Now the property offers lovely views of downtown Richmond and large grassy fields out back for kids to run around.


Belated The Friday Five: Politics
1. Did you vote in your most recent applicable election?
Yes. I've never missed an election.
2. Have you ever protested or attended a march? Several times, though not as many as I should have, since I live near enough to Washington, DC to go to many.
3. What political issue is the most important to you? The rights of the individual (to privacy, freedom from censorship, reproductive choice, freedom to love and create families according to one's own values, etc.).
4. Are you a member of a party in your country? If so, which? I'm a Democrat, as I expect that everyone who reads this journal has figured out.
5. Do you ever plan to run for office? No.

Friday Fiver: I Promise You I'll Show You
1. Are you a people watcher?
Yes.
2. Who do you hang out with? My family and very good friends. I don't have a lot of patience for hanging out with people just to say I hung out with people.
3. Did you work hard this week? During the days when my husband was out of town, yes. Friday was totally for fun.
4. How do you show a date a good time? You'd have to ask Dementor Delta. *g*
5. What's your favorite rule to break? The Puritan work ethic.

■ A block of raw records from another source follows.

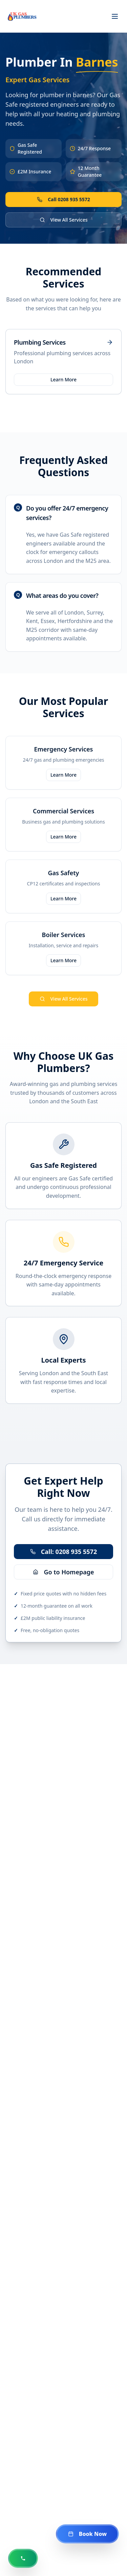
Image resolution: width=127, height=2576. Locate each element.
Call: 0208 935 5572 (63, 1552)
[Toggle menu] (115, 16)
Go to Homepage (63, 1572)
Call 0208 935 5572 (63, 199)
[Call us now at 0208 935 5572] (23, 2558)
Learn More (63, 379)
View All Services (64, 220)
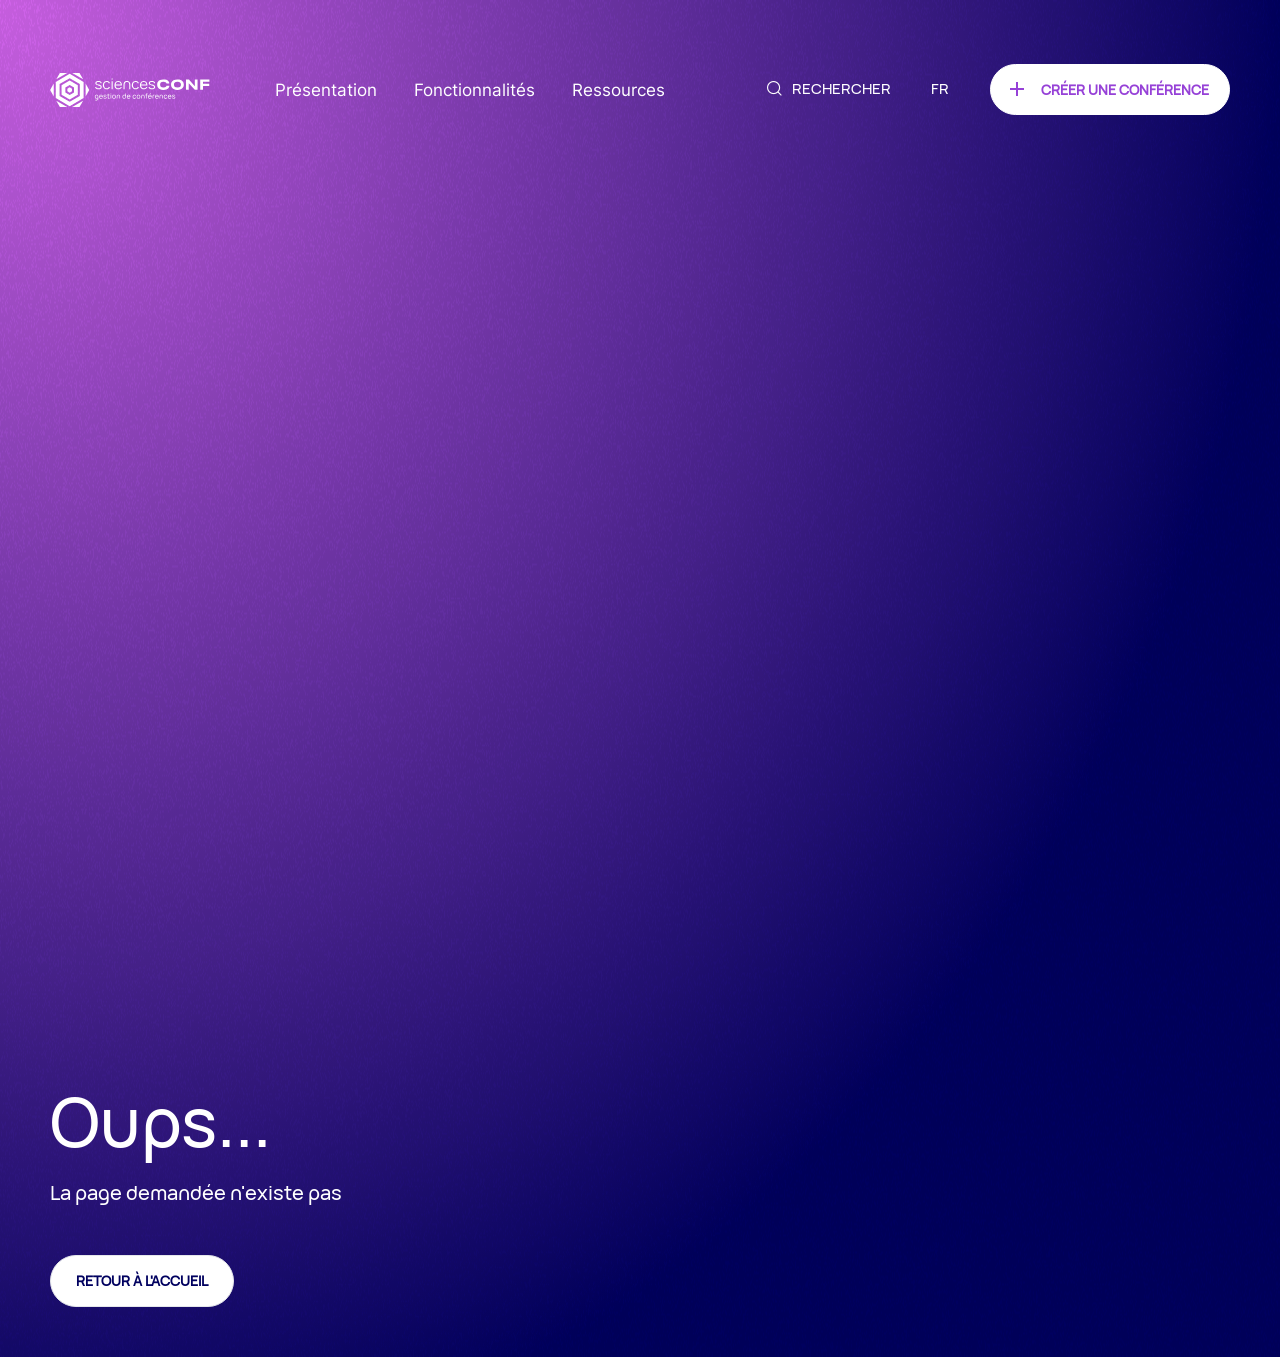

Fannish 5: What are the five best uses of religion/religious beliefs in canon?
1. The Prophets
in Deep Space Nine's Bajor, balancing science and faith, in perfect keeping with Clarke's third law, "Any sufficiently advanced technology is indistinguishable from magic."
2. The Cylons in Battlestar Galactica, the thing that keeps me watching even though I really don't like most of the characters: did this race kill its creators? What did D'Anna see?
3. Eli in Xena: Warrior Princess's version of the Jesus story, clumsily done at times but brave and moving in its attempt to wrestle with the question of what the events of the New Testament would look like from a woman's point of view.
4. Scully's Catholicism in The X-Files, where they did some stupid stuff with angels but overall managed to keep open the possibility that she wouldn't remain a skeptic because she had a place for the inexplicable in her life.
5. The Luggage in Joe vs. the Volcano, a movie that admittedly ridicules religion (the Waponis who speak Yiddish and practice sacrifice to a volcano) yet at the same time is completely tuned in to the spirituality of life and the fact that your baggage not only goes with you, it sometimes keeps you afloat.